--- EXTRACTED MATERIAL ---

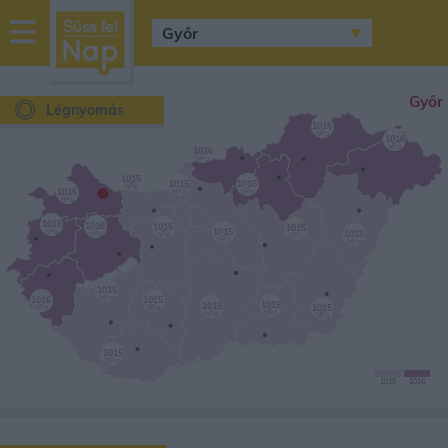
sussfelnap.hu
időjárás
Győr
Légnyomás
1016
hPa
1016
hPa
1016
hPa
•
1015
1015
1016
hPa
1016
hPa
hPa
hPa
1016
1016
1015
1015
1015
hPa
1015
hPa
hPa
hPa
hPa
hPa
1015
hPa
1016
1015
1015
1015
1015
hPa
hPa
hPa
hPa
hPa
1015
hPa
1015
1016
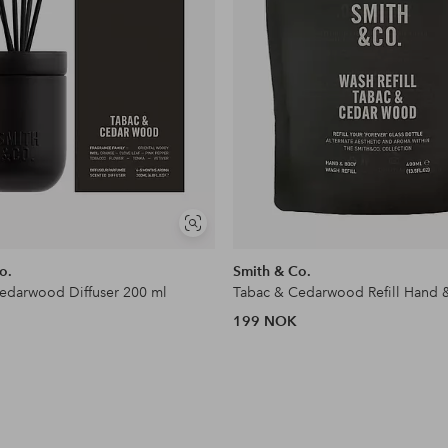
Vis
lignende
o.
Smith & Co.
edarwood Diffuser 200 ml
199 NOK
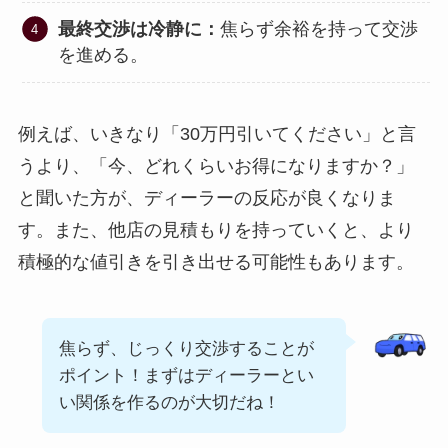
最終交渉は冷静に：
焦らず余裕を持って交渉
を進める。
例えば、いきなり「30万円引いてください」と言
うより、「今、どれくらいお得になりますか？」
と聞いた方が、ディーラーの反応が良くなりま
す。また、他店の見積もりを持っていくと、より
積極的な値引きを引き出せる可能性もあります。
焦らず、じっくり交渉することが
ポイント！まずはディーラーとい
い関係を作るのが大切だね！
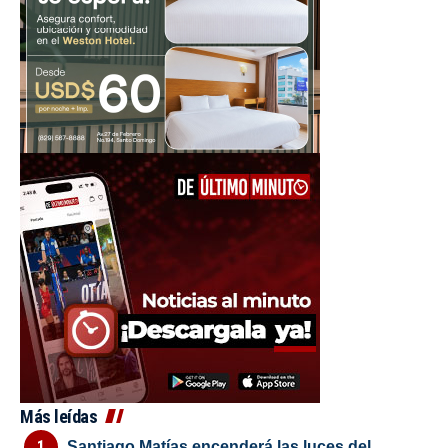
Más leídas
Santiago Matías encenderá las luces del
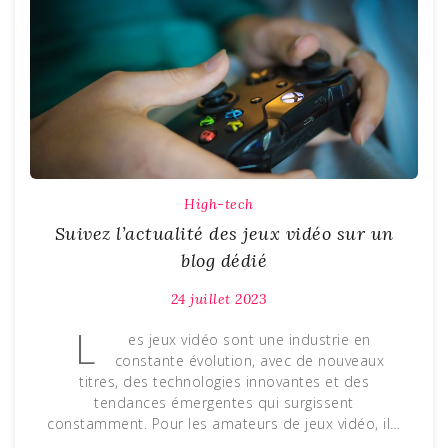
High-tech
Suivez l’actualité des jeux vidéo sur un
blog dédié
24 juillet 2023
L
es jeux vidéo sont une industrie en
constante évolution, avec de nouveaux
titres, des technologies innovantes et des
tendances émergentes qui surgissent
constamment. Pour les amateurs de jeux vidéo, il…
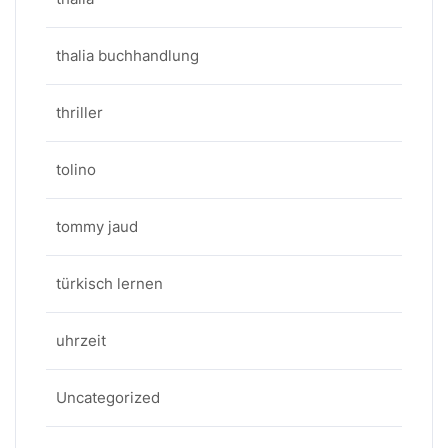
thalia buchhandlung
thriller
tolino
tommy jaud
türkisch lernen
uhrzeit
Uncategorized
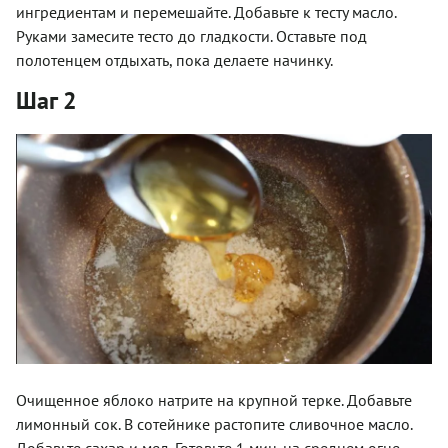
ингредиентам и перемешайте. Добавьте к тесту масло.
Руками замесите тесто до гладкости. Оставьте под
полотенцем отдыхать, пока делаете начинку.
Шаг 2
Очищенное яблоко натрите на крупной терке. Добавьте
лимонный сок. В сотейнике растопите сливочное масло.
Добавьте сахар и мед. Готовьте 1 мин. на среднем огне.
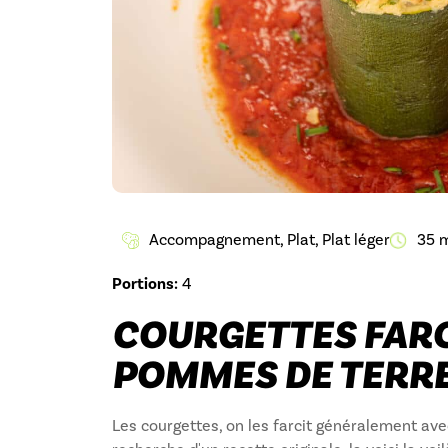
Accompagnement
,
Plat
,
Plat léger
35 m
Portions:
4
COURGETTES FARC
POMMES DE TERRE,
Les courgettes, on les farcit généralement avec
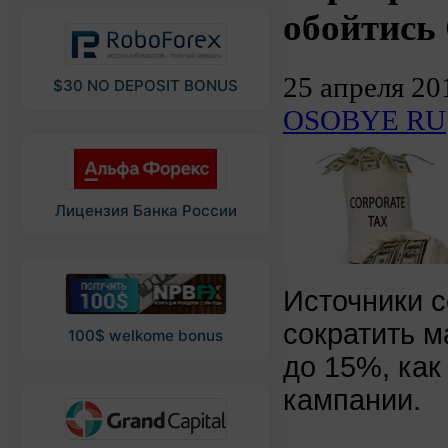
обойтись
25 апреля 20
$30 NO DEPOSIT BONUS
OSOBYE RU
Лицензия Банка России
Источники 
сократить 
100$ welkome bonus
до 15%, как
кампании.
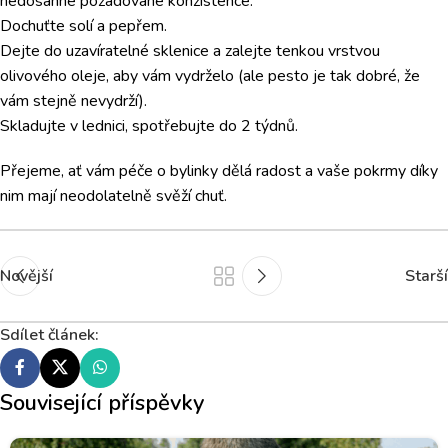
nedosáhne požadované konzistence.
Dochuťte solí a pepřem.
Dejte do uzavíratelné sklenice a zalejte tenkou vrstvou
olivového oleje, aby vám vydrželo (ale pesto je tak dobré, že
vám stejně nevydrží).
Skladujte v lednici, spotřebujte do 2 týdnů.
Přejeme, ať vám péče o bylinky dělá radost a vaše pokrmy díky
nim mají neodolatelně svěží chuť.
Novější
Starší
Sdílet článek:
Související příspěvky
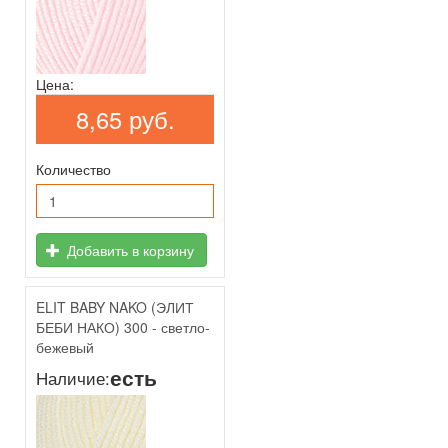
Цена:
8,65 руб.
Количество
Добавить в корзину
ELIT BABY NAKO (ЭЛИТ
БЕБИ НАКО) 300 - светло-
бежевый
есть
Наличие:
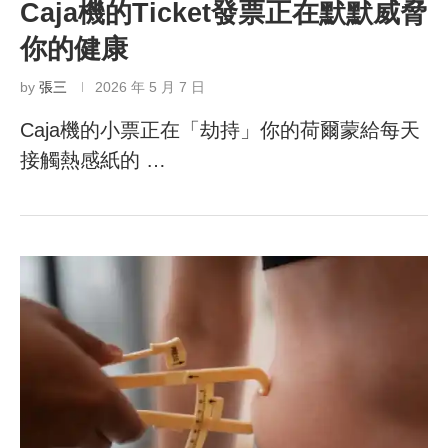
Caja機的Ticket發票正在默默威脅
你的健康
by
張三
2026 年 5 月 7 日
Caja機的小票正在「劫持」你的荷爾蒙給每天
接觸熱感紙的 …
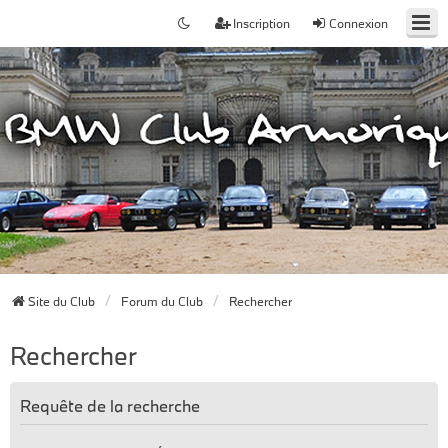
Inscription
Connexion
Site du Club
Forum du Club
Rechercher
Rechercher
Requête de la recherche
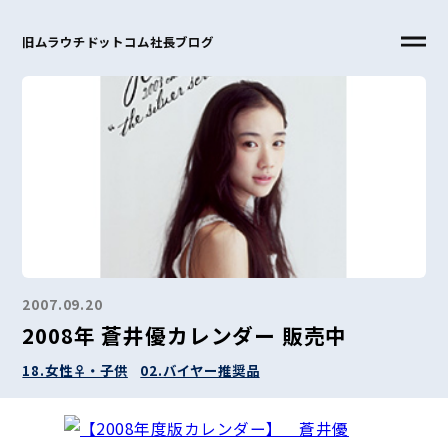
旧ムラウチドットコム社長ブログ
2007.09.20
2008年 蒼井優カレンダー 販売中
18.女性♀・子供
02.バイヤー推奨品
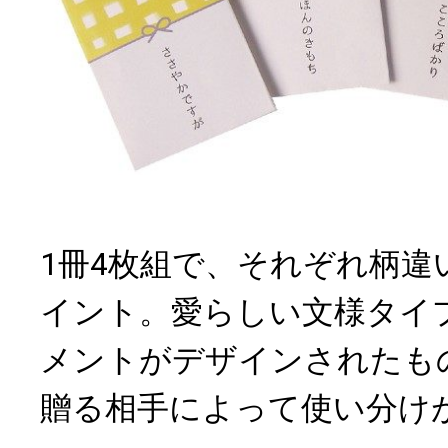
1冊4枚組で、それぞれ柄違
イント。愛らしい文様タイ
メントがデザインされたも
贈る相手によって使い分け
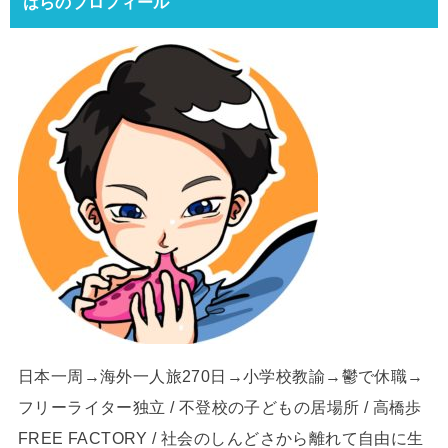
はらのプロフィール
日本一周→海外一人旅270日→小学校教諭→鬱で休職→
フリーライター独立 / 不登校の子どもの居場所 / 高橋歩
FREE FACTORY / 社会のしんどさから離れて自由に生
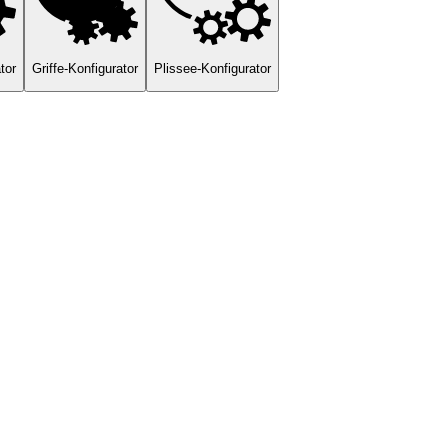
tor
Griffe-Konfigurator
Plissee-Konfigurator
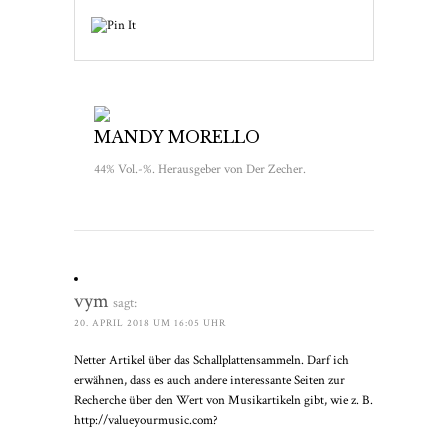
MANDY MORELLO
44% Vol.-%. Herausgeber von Der Zecher.
vym
sagt:
20. APRIL 2018 UM 16:05 UHR
Netter Artikel über das Schallplattensammeln. Darf ich
erwähnen, dass es auch andere interessante Seiten zur
Recherche über den Wert von Musikartikeln gibt, wie z. B.
http://valueyourmusic.com?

---

• **WHAT TO WORK ON**
Output must match the lines from the start of the records above through the line that contains "Очищенное яблоко натрите", exactly and with every picture removed.

• **FINISHED TASK**
sussfelnap.hu
időjárás
Győr
Légnyomás
1016
hPa
1016
hPa
1016
hPa
•
1015
1015
1016
hPa
1016
hPa
hPa
hPa
1016
1016
1015
1015
1015
hPa
1015
hPa
hPa
hPa
hPa
hPa
1015
hPa
1016
1015
1015
1015
1015
hPa
hPa
hPa
hPa
hPa
1015
hPa
1015
1016
Vis
lignende
o.
Smith & Co.
edarwood Diffuser 200 ml
199 NOK
最終交渉は冷静に：
焦らず余裕を持って交渉
を進める。
例えば、いきなり「30万円引いてください」と言
うより、「今、どれくらいお得になりますか？」
と聞いた方が、ディーラーの反応が良くなりま
す。また、他店の見積もりを持っていくと、より
積極的な値引きを引き出せる可能性もあります。
焦らず、じっくり交渉することが
ポイント！まずはディーラーとい
い関係を作るのが大切だね！
Más leídas
Santiago Matías encenderá las luces del
High-tech
Suivez l’actualité des jeux vidéo sur un
blog dédié
24 juillet 2023
L
es jeux vidéo sont une industrie en
constante évolution, avec de nouveaux
titres, des technologies innovantes et des
tendances émergentes qui surgissent
constamment. Pour les amateurs de jeux vidéo, il…
thalia buchhandlung
thriller
tolino
tommy jaud
türkisch lernen
uhrzeit
Uncategorized
ингредиентам и перемешайте. Добавьте к тесту масло.
Руками замесите тесто до гладкости. Оставьте под
полотенцем отдыхать, пока делаете начинку.
Шаг 2
Очищенное яблоко натрите на крупной терке. Добавьте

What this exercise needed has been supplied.